There is a reason for this. May in Vermont is mud season. The frost is leaving the ground from below, the snowmelt is leaving from above, and the trail, in many places, becomes a trench of cold brown soup the consistency of warm pudding.
Maeve Quinlan, thirty-three, a high school physics teacher from Burlington, walked the trail northbound from May 6 to May 16, 2026. She had walked it once before, in August 2019. She wanted to know what it was like the rest of the year.
She wrote in pencil in a Rite in the Rain notebook every evening. She gave the notebook to a friend in early June. The friend gave it, after a phone call, to this magazine.
Day one, May 6. Massachusetts line to Seth Warner Shelter. 2.7 miles. Trailhead empty. One car, hers. Snow still on the trail in the shaded hollows. Boots wet by the first stream crossing.
Day two, May 7. Seth Warner to Congdon Shelter. 9.5 miles. The mud begins in earnest at the descent from Consultation Peak. She lost a gaiter to a sucking hole at mile four, retrieved it after ten minutes of effort, and walked the remainder of the day with one bare ankle caked in mud the color of dark chocolate.
She heard her first wood thrush at 5:48 p.m. in the alder thicket below the shelter. She noted it in the margin with three exclamation lines, then crossed them out and wrote: first thrush of the spring.
Day three, May 8. Congdon to Melville Nauheim Shelter. 11.1 miles. Rain all day. The trail is a stream. She passed no one. She drank from puddles after filtering and felt foolish doing so, but the puddles were everywhere and the streams were the same water moving slightly faster.
Day four, May 9. Melville Nauheim to Goddard Shelter. 10.4 miles. The first dry day. She climbed Glastenbury Mountain in the afternoon and the wind on the summit, which has no view, dried her socks for the first time in three days. She wrote: nothing more satisfying than warm socks. nothing.
Day five, May 10. Goddard to Story Spring Shelter. 9.6 miles. She met her first other hiker, a southbound trail maintainer from the Green Mountain Club named Ed, who was carrying a chainsaw. Ed told her that the blowdowns this spring were the worst in twenty years. A January ice storm had taken down hundreds of birches on the southern half of the trail.
She had walked over thirty of them already. She had not counted.

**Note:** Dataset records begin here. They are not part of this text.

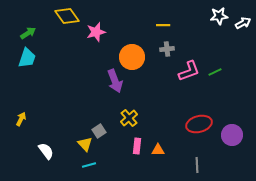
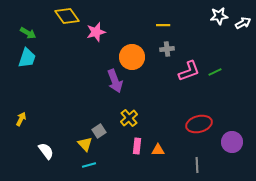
green arrow: rotated 63 degrees clockwise
purple circle: moved 7 px down
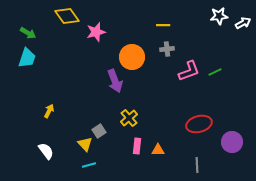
yellow arrow: moved 28 px right, 8 px up
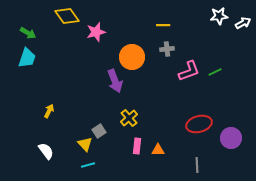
purple circle: moved 1 px left, 4 px up
cyan line: moved 1 px left
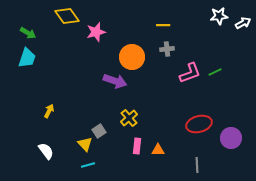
pink L-shape: moved 1 px right, 2 px down
purple arrow: rotated 50 degrees counterclockwise
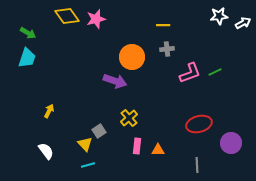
pink star: moved 13 px up
purple circle: moved 5 px down
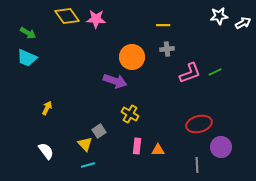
pink star: rotated 18 degrees clockwise
cyan trapezoid: rotated 95 degrees clockwise
yellow arrow: moved 2 px left, 3 px up
yellow cross: moved 1 px right, 4 px up; rotated 18 degrees counterclockwise
purple circle: moved 10 px left, 4 px down
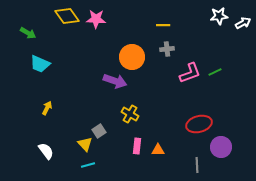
cyan trapezoid: moved 13 px right, 6 px down
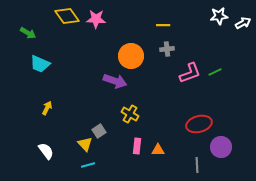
orange circle: moved 1 px left, 1 px up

Day six, May 11. Story Spring to Stratton Pond Shelter. 10.3 miles. She climbed Stratton Mountain, where Benton MacKaye is said to have first conceived of the Appalachian Trail in 1921, sitting in a tree. There is now a fire tower on the summit. She climbed it. She could see nothing because of the clouds.
Day seven, May 12. Stratton Pond to Spruce Peak Shelter. 12.9 miles. The longest day so far. The trail was finally drier. She passed Manchester Center in the valley below without going in. She had food for the rest of the trip and did not want to break the rhythm.
Day eight, May 13. Spruce Peak to Big Branch Shelter. 9.2 miles. Cold. She found ice in her water bottle at 6:15 a.m., which she did not expect on May 13. She wore her down jacket inside her sleeping bag for the first time and slept poorly.
Day nine, May 14. Big Branch to Greenwall Shelter. 8.7 miles. She crossed the road at Danby and saw a moose, a cow, browsing the alders along the brook. The moose looked at her for what felt like a long time and then walked away without hurrying.
Day ten, May 15. Greenwall to Minerva Hinchey Shelter. 11.0 miles. Hot. Seventy-two degrees by mid-afternoon, the warmest day of the trip. The mud, in patches, had begun to dry. She found morels along the trail in three separate places and left them where they were. She does not trust her morel identification this far north.
Day eleven, May 16. Minerva Hinchey to U.S. Route 4 at Sherburne Pass. 10.5 miles. She walked out at 3:40 p.m., 105.9 miles up the trail. She had originally intended to keep going to the Canadian border. She did not.
Her last entry, written on the afternoon of May 16 from a diner in Killington: I am going home. I have seen what I came to see. The trail in May is not a worse trail. It is a different one. The people who tell you to wait for July are not wrong, but they are missing something.
She added, in pencil, at the bottom of the page: also, my boots are ruined.
The northern 166 miles of the Long Trail, the part she did not walk, are the harder half. They include Mount Mansfield and Camel's Hump and the Jay Range and the long descent to the border. They are not, in May, recommended. She knew this when she planned the trip.
She intends to come back for them in September.